Secondly, the blurring issue between "culture" and "morality" is also very interesting from a philosophical point of view. I find it interesting the way the author draws a sharp distinction here - and essentially defines "morality" as law or rule abiding, but then defines the 'problem' as one of "culture" - and offers a solution as a 'cultural' approach to teaching about the rules and how to follow them (how to act moral).
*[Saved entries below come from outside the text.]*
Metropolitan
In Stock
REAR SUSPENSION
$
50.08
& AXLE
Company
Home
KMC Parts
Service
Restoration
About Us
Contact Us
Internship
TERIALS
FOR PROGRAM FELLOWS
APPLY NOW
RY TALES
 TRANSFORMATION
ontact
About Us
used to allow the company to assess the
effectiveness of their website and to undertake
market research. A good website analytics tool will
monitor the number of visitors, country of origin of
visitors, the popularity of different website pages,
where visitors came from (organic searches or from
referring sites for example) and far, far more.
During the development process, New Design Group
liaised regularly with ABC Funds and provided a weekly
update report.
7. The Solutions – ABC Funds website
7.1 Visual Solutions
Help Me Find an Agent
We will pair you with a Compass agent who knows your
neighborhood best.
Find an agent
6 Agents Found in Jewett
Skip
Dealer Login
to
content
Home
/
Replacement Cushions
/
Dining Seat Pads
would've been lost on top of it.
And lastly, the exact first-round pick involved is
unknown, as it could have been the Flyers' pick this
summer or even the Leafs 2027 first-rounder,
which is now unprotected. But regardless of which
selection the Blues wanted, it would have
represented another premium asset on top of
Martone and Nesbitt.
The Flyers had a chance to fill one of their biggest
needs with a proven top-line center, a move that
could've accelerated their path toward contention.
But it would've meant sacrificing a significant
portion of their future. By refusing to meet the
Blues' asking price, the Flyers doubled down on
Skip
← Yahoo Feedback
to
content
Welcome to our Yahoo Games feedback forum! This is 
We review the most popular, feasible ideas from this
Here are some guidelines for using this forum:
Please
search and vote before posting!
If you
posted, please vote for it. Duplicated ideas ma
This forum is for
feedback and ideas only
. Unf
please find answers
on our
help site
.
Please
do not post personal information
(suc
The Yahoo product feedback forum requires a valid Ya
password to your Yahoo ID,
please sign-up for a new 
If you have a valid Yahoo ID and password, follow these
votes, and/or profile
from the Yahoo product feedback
This essentially suggests that culture itself is an agency of morality and/or immorality. Any thoughts on that?

bug
Feb 19th 2009, 05:59 PM
That's interesting. I remember the big shocker of going to the first college classes and getting a syllabus with a few ways to contact the teacher, the breakdown of the grading scale, and a shockingly disproportionate page and a half of an all-caps description of the various torture methods to be used on anyone caught plagarising. I didn't know people actually even really did that--I just assumed it was a few blowers who had enough money to pay an egghead to pass the class for him while he dealt with the more important issue of the unswallowed Coronas in the mini-fridge. It put the fear of god in me when I opened up an essay about Dickens's life with "It was the best of times, it was the worst of times" and my teacher told me I was plagarising. I just assumed people would know that I wouldn't have claimed to be the author of that. I agree with the author of this book in the article when it comes to needing to change the punishment scale. I also don't really think it's a matter of morality. I'm sure there are arguments that it is theft, but I see it more of a pesonality defect. Al Gore and the internet...We all just kind of laugh about that--noone points and says "HALT, THIEF!" It's a sign of a personality defect. Apathy vs pride. Was that what the article was really about, creating a culture of pride in ones own achivements? I'd be more for that than a legalitstic, pinkie-removal-by exacto-knife-after-class approach. Systems of punishment seem to be less effective than systems of reward, but if you don't have any pride in what you do anyway, I suppose it's not much of a reward to hand in a paper you did yourself. My thought is that there should be less insanity and headless chicken running over plagarism in colleges, because each one of these people eventually reap what they sow. They have a character flaw, and the world does not reward people who don't care or try. Well.....ususally not.